One aspect of TOS that appeals to me is that it inserts you in to a world that already exists. A lot of fun to imagine that world.
 
I like the Kirk who lies about an explosive substance called Corbomite and talks machines into blowing themselves up. Not the one who beams in with no plan and shoots everyone. I think the casting and characterization of Spock is one of the high points of NuTrek.

In STID, there's a lot of big explosions and gun fights, a number of ship battles and it ends with a starship crashing right into San Francisco.

So if the next movie wants to top this, what would it do?

"300" "the Terminator" "Kill Bill" are among my favorite movies, so I like action. But too many explosions gets boring fast. They become expected and that's bad for entertainment.
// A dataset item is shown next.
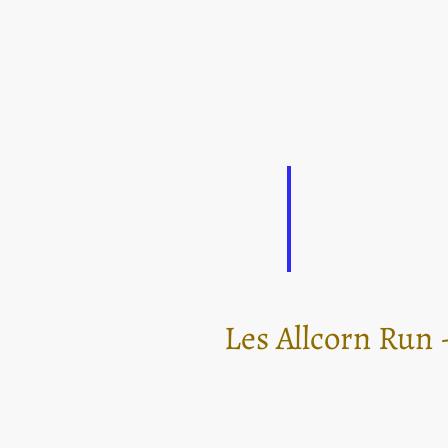
Les Allcorn Run -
It creates the same effect as being bored from watching a slow paced movie with too much talking.


Admiral Marcus was one of my favorites. I wish they kept him.


I see it as nepotism on Pike's part, but it ends up backfiring. I don't have a problem with it, so far as the story actually addresses it later.

Honestly, to me, it is more of a pacing issue. They had to go so fast to get through their story that it felt rushed. Of my issues with Trek 09 pacing is at the top of the list.

Kirk's promotion also doesn't bother me because of field promotions, and all the military science fiction I read. So, for me, I can rationalize it away a little bit easier. Could it have been done better. Absolutely, and heard several proposals to that effect. Does it ruin the film for me? No.

I think this is what might have put some fans off the movie from the start. That premise was just too much get over.

Pacing--that's what I think is one of the main reasons some fans were just turned off of Trek. Everything seems so quickly mashed together.

The 09 movie's storyline is very similar to Starship Troopers. Which one handled it better?

Personally, I would lean more on Trek 09, as I feel it is a bit more relevant to contemporary society, and not a deliberate riff on fascist regimes that drown out the leadership themes. I'm a big fan of the Starship Troopers book, which actually helps me enjoy Trek 09 more. But, Starship Troopers was too over the top, in my opinion, to be effective.

But, I can see why the pacing would be off putting. But, I have been going back over the 09 film and analyzing it since it came out on DVD. I find Kirk's arc to be very much relevant to modern society, and find it applicable when talking about psychology.

I like Kill Bill too, and I love Mad Max and other bang bang action films. But if you put out a movie like that and slap the name 'Star Trek' on it, the name doesn't mean anything. You might as well make Star Wars VIII a documentary about knitting. Not that there's anything wrong with documentaries about knitting, they just aren't Star Wars.
 
Well, since no one at any time has done anything like that with a movie titled "Star Trek," it's not really an issue.

The main difference between Star Trek 2009 and many previous Trek film is just that it's a really good movie, and one that people who like really good movies can enjoy whether or not they give two craps about where on the ship the transporter room is.
 
"The Cage" sold TOS as a concept, but not as a series. WNMHGB did sell it as a series and it was a very strong pilot followed by a season that was not only TOS' best but arguably the best and strongest season overall in the entire franchise.

"Taking awhile to get its legs" simply doesn't apply to TOS. In terms of storytelling it was solid and competent from the get-go.

You really can't include TOS in the conversations referring to the spin-offs. By the standards the spin-offs are held to TOS was a failure.
None of the spin-offs launched a franchise. And barely a year after NBC cancelled the show they tried (and tried repeatedly) to get it back until Paramount condescended to an animated production.

And, yes, you can include TOS. The assertion that had been made was that all Trek series took awhile to get their legs. And that assertion is false.

One can argue that TNG spawned all the rest, not TOS. Had TNG tanked, we wouldn't have DS9, VOY & ENT - regardless of the TOS movies. TNG's numbers were not just good, they were legendary.

Your last statement doesn't make any sense... TOS was almost cancelled how many times?